CHARLES FRANCIS ADAMS, M. D.

        Occasionally we find an American born with royal lineage, but very seldom do we find that lineage traceable through both the English and French royalties to the earliest rulers of the Norman-French dynasties.

    The subject of this sketch furnishes such an instance. From Charles Martel to Charlemagne, touching the English line in Matilda, the wife of William the Conqueror, and again in the Welsh line, in the marriage of Sir John Ap Adam to Elizabeth De Gournai and from there to Sir William Adams, Lord Mayor of London in 1630, whose brother Henry, the immediate ancestor of John and Samuel Adams, the line continues,in unbroken links to the present Dr. Adams. Still further, Ruth Wadsworth, a descendant of John Alden and daughter of the first president of Harvard College, was the great-grandmother of the doctor. Thus allied with royal blood on the other side of the water, this family of such honored distinction in American statesmanship and literature, gains for itself a greater renown where there are no thrones to mount or titles to augment the name.

    Rev.
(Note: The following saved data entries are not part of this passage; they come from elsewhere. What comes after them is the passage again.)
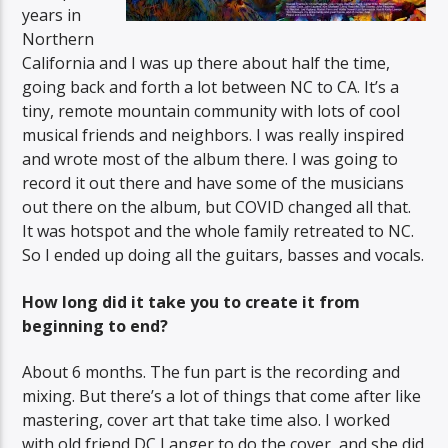
years in
Northern
California and I was up there about half the time,
going back and forth a lot between NC to CA. It’s a
tiny, remote mountain community with lots of cool
musical friends and neighbors. I was really inspired
and wrote most of the album there. I was going to
record it out there and have some of the musicians
out there on the album, but COVID changed all that.
It was hotspot and the whole family retreated to NC.
So I ended up doing all the guitars, basses and vocals.
How long did it take you to create it from
beginning to end?
About 6 months. The fun part is the recording and
mixing. But there’s a lot of things that come after like
mastering, cover art that take time also. I worked
with old friend DC Langer to do the cover, and she did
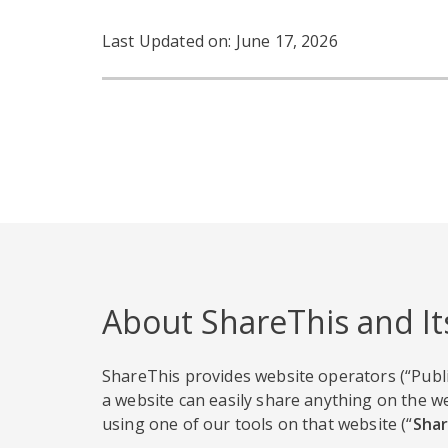
Last Updated on: June 17, 2026
About ShareThis and It
ShareThis provides website operators (“Publi
a website can easily share anything on the we
using one of our tools on that website (“
Shar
John Quincy Adams, the father of Dr. Adams, was a distinguished clergyman of the Baptist church in the city of New York. It was here Charles Francis Adams was born March 18, 1857. A course in the public schools of New York was followed by a three years' course in Mount Washington Institute.

    He then engaged in business, in which he continued three years.
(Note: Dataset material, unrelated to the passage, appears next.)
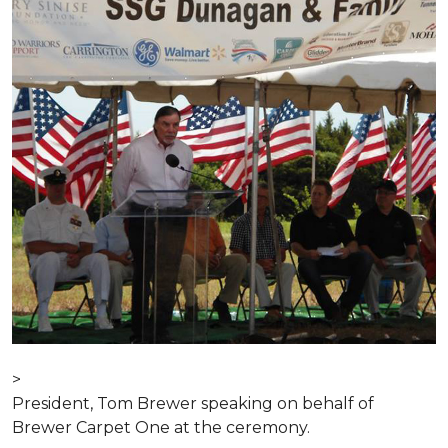
>
President, Tom Brewer speaking on behalf of
Brewer Carpet One at the ceremony.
    In 1874 he entered the Hudson River Institute at Claverack, N. Y., and in 1877 was graduated from the school with honors. Entering Brown University immediately after this, he was graduated cum laude in the class of 1881.

    His medical studies were begun in the New York Homoepathic College, from which he was graduated with high honors in the class of 1884. Upon the completion of his medical studies Dr. Adams settled in Hackensack, where he has not only attained to eminence in his profession, but, during the fourteen years' residence here, has also maintained the honor and dignity of the family name.

    Upon the declaration of war with Spain, Dr. Adams, who was one of the assistant surgeons of the Second Regiment, N. G., N. J., at once went out with his regiment. He was soon promoted to be regimental surgeon, with the rank of major, and served with distinction until the close of the war.